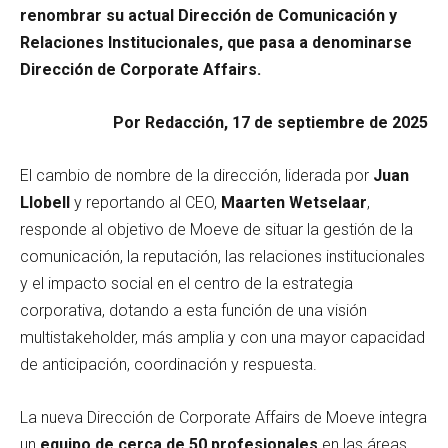
renombrar su actual Dirección de Comunicación y
Relaciones Institucionales, que pasa a denominarse
Dirección de Corporate Affairs.
Por Redacción, 17 de septiembre de 2025
El cambio de nombre de la dirección, liderada por
Juan
Llobell
y reportando al CEO,
Maarten Wetselaar
,
responde al objetivo de Moeve de situar la gestión de la
comunicación, la reputación, las relaciones institucionales
y el impacto social en el centro de la estrategia
corporativa, dotando a esta función de una visión
multistakeholder, más amplia y con una mayor capacidad
de anticipación, coordinación y respuesta.
La nueva Dirección de Corporate Affairs de Moeve integra
un
equipo de cerca de 50 profesionales
en las áreas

****************************************

Exercise prompt — Only one stretch of the data is wanted: the lines from the one with "y reportando al" through the last, repeated exactly.

Result of the task —
y reportando al CEO,
Maarten Wetselaar
,
responde al objetivo de Moeve de situar la gestión de la
comunicación, la reputación, las relaciones institucionales
y el impacto social en el centro de la estrategia
corporativa, dotando a esta función de una visión
multistakeholder, más amplia y con una mayor capacidad
de anticipación, coordinación y respuesta.
La nueva Dirección de Corporate Affairs de Moeve integra
un
equipo de cerca de 50 profesionales
en las áreas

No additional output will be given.